The issue with SecDef starting a new intelligence bureau is that we already have one (CIA), that if properly funded, directed, and MANAGED could and should do a superb job. If they're not (and they apparently haven't been for years) whose responsiblity is it to make it work so SecDef gets what he needs to do his job? Why would SecDef have to spend MORE citizens' tax money to start and run a second agency that merely duplicates the efforts that the first is supposed to be doing? Shouldn't those funds be used to buy soldiers, rather than a duplication of effort? Isn't it the Republican platform to have LESS government, not more?

Second:
Quote:
by Stefrobts The Stats site is a wonderful place to see the science behind the news. This article on Global Warming is very interesting.

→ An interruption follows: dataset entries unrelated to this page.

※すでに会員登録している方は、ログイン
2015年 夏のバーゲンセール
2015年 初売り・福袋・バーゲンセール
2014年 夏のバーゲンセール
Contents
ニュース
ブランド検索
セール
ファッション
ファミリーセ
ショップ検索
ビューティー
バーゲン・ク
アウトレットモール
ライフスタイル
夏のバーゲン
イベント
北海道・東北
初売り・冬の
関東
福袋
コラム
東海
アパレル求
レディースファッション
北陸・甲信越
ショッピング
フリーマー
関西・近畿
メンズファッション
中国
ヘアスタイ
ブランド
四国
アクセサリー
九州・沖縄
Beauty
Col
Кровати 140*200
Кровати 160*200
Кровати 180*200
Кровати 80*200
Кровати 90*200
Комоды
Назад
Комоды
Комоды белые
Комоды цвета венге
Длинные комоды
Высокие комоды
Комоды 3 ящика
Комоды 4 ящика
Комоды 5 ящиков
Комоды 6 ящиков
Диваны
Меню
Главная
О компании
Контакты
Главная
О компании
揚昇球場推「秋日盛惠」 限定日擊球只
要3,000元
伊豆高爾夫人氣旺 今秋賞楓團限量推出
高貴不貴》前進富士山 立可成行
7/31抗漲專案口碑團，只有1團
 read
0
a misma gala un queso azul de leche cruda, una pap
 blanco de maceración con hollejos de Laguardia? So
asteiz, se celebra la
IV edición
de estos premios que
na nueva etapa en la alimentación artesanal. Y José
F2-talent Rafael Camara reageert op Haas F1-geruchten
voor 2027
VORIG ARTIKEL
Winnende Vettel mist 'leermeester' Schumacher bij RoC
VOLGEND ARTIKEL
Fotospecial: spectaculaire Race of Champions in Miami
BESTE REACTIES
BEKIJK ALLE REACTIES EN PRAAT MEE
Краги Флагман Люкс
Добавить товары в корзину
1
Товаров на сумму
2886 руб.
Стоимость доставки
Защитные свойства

I recommend everyone take a quick look at it. It's short.

http://www.stats.org/record.jsp?type=news&ID=119

Things are never as cut & dried as we'd like.
On the Kyoto treaty and global warming et.al., I consider myself an environmentalist. I pack out what I pack in, walk when I can, do the bicycle routine, recycle, etc. etc. etc. For the past several years I have been solidly on the "stop global warming" bandwagon, and believed that the popular press was reporting solid info. And undoubtedly they thought they were. Pending disaster always sells papers. The science, it appears, is conflicted and so are the interpretations of what it shows.


Stef's comment is appropriate and timely. The jury is out on global warming, and no one is really sure whether climate is changing or exactly what we're seeing. While it's true that we, as humans, are contributing to a change in composition of the atmosphere, it's NOT clear at all what the results, if any, will be.

I think that knee-jerk reactions are never good. Let's find out what's going on as quickly as possible, and THEN decide a course of action.

Third, some general observations regarding lawlessness, assault weapons, weapons bans, and government funding and operations:

I have been in law enforcement for thirty years and as many of you know, am now a chief of police. I've worked in a major metro west-coast PD for 11 years, a rural NoCal Sheriff's department for 7 years, and now been a Chief in rural/suburban Iowa for 7 years. In my years of varied experience regarding crooks and firearms, I've seen some truths emerge. First, street crooks are cowards. They generally won't undertake a crime unless they think that they can succeed without getting hurt. Terrorists and 'patriots' are a different breed driven by idealism (regardless of how misguided) and are willing to take on authority with force, but they have in common that their power comes from their willingness to acquire and use guns to accomplish their goals against a largely unarmed victim pool.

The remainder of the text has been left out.